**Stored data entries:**
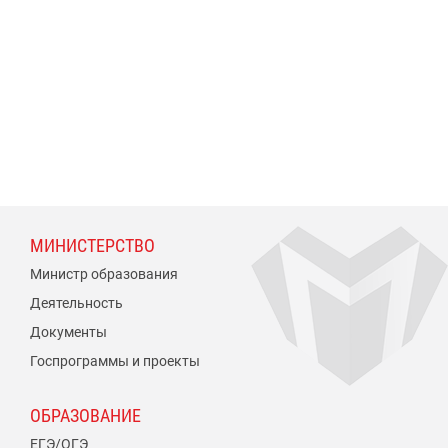
МИНИСТЕРСТВО
Министр образования
Деятельность
Документы
Госпрограммы и проекты
ОБРАЗОВАНИЕ
ЕГЭ/ОГЭ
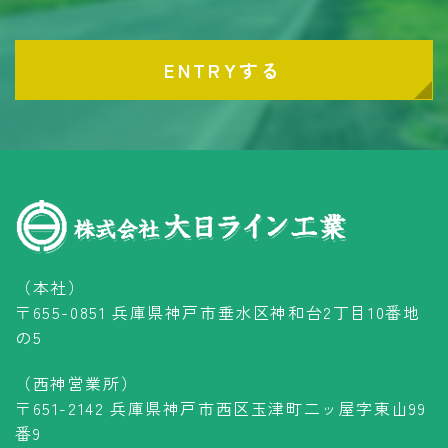
ENTRYする
（本社）
〒655-0851 兵庫県神戸市垂水区神和台2丁目10番地
の5
（西神営業所）
〒651-2142 兵庫県神戸市西区玉津町二ッ屋字東山99
番9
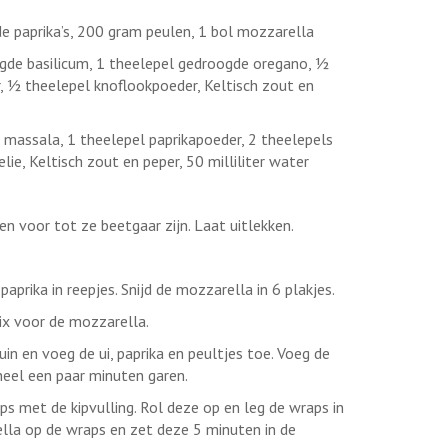
ode paprika’s, 200 gram peulen, 1 bol mozzarella
gde basilicum, 1 theelepel gedroogde oregano, ½
, ½ theelepel knoflookpoeder, Keltisch zout en
e massala, 1 theelepel paprikapoeder, 2 theelepels
e, Keltisch zout en peper, 50 milliliter water
 voor tot ze beetgaar zijn. Laat uitlekken.
e paprika in reepjes. Snijd de mozzarella in 6 plakjes.
x voor de mozzarella.
uin en voeg de ui, paprika en peultjes toe. Voeg de
eel een paar minuten garen.
ps met de kipvulling. Rol deze op en leg de wraps in
lla op de wraps en zet deze 5 minuten in de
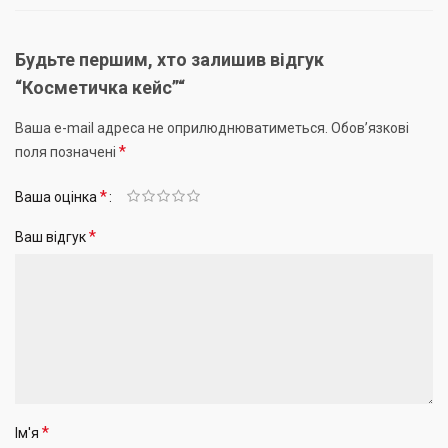
Будьте першим, хто залишив відгук
“Косметичка кейс”“
Ваша e-mail адреса не оприлюднюватиметься.
Обов’язкові
*
поля позначені
*
Ваша оцінка
*
Ваш відгук
*
Ім'я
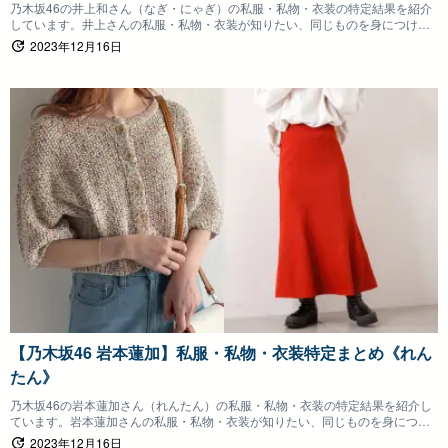
乃木坂46の井上和さん（なぎ・にゃぎ）の私服・私物・衣装の特定結果を紹介
しています。井上さんの私服・私物・衣装が知りたい、同じものを身につけた
いファンの方は参考にしていただけると嬉しいです。
2023年12月16日
【乃木坂46 岩本蓮加】私服・私物・衣装特定まとめ《れん
たん》
乃木坂46の岩本蓮加さん（れんたん）の私服・私物・衣装の特定結果を紹介し
ています。岩本蓮加さんの私服・私物・衣装が知りたい、同じものを身につけ
たいファンの方は参考にしていただけると嬉しいです。
2023年12月16日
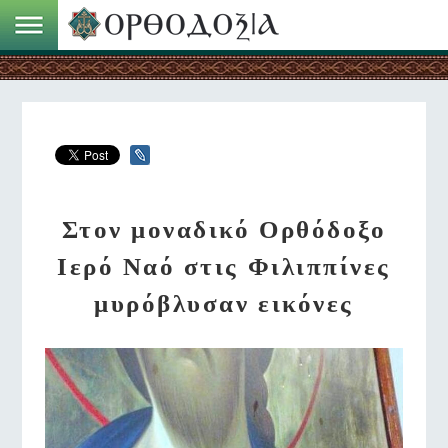
Στον μοναδικό Ορθόδοξο
Ιερό Ναό στις Φιλιππίνες
μυρόβλυσαν εικόνες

**What to do:**
Could you write out the records again exactly, without any of their pictures?

**Exercise response:**
МИНИСТЕРСТВО
Министр образования
Деятельность
Документы
Госпрограммы и проекты
ОБРАЗОВАНИЕ
ЕГЭ/ОГЭ
ENTRYする
（本社）
〒655-0851 兵庫県神戸市垂水区神和台2丁目10番地
の5
（西神営業所）
〒651-2142 兵庫県神戸市西区玉津町二ッ屋字東山99
番9
ode paprika’s, 200 gram peulen, 1 bol mozzarella
gde basilicum, 1 theelepel gedroogde oregano, ½
, ½ theelepel knoflookpoeder, Keltisch zout en
e massala, 1 theelepel paprikapoeder, 2 theelepels
e, Keltisch zout en peper, 50 milliliter water
 voor tot ze beetgaar zijn. Laat uitlekken.
e paprika in reepjes. Snijd de mozzarella in 6 plakjes.
x voor de mozzarella.
uin en voeg de ui, paprika en peultjes toe. Voeg de
eel een paar minuten garen.
ps met de kipvulling. Rol deze op en leg de wraps in
lla op de wraps en zet deze 5 minuten in de
Будьте першим, хто залишив відгук
“Косметичка кейс”“
Ваша e-mail адреса не оприлюднюватиметься.
Обов’язкові
*
поля позначені
*
Ваша оцінка
*
Ваш відгук
*
Ім'я
乃木坂46の井上和さん（なぎ・にゃぎ）の私服・私物・衣装の特定結果を紹介
しています。井上さんの私服・私物・衣装が知りたい、同じものを身につけた
いファンの方は参考にしていただけると嬉しいです。
2023年12月16日
【乃木坂46 岩本蓮加】私服・私物・衣装特定まとめ《れん
たん》
乃木坂46の岩本蓮加さん（れんたん）の私服・私物・衣装の特定結果を紹介し
ています。岩本蓮加さんの私服・私物・衣装が知りたい、同じものを身につけ
たいファンの方は参考にしていただけると嬉しいです。
2023年12月16日
Στον μοναδικό Ορθόδοξο
Ιερό Ναό στις Φιλιππίνες
μυρόβλυσαν εικόνες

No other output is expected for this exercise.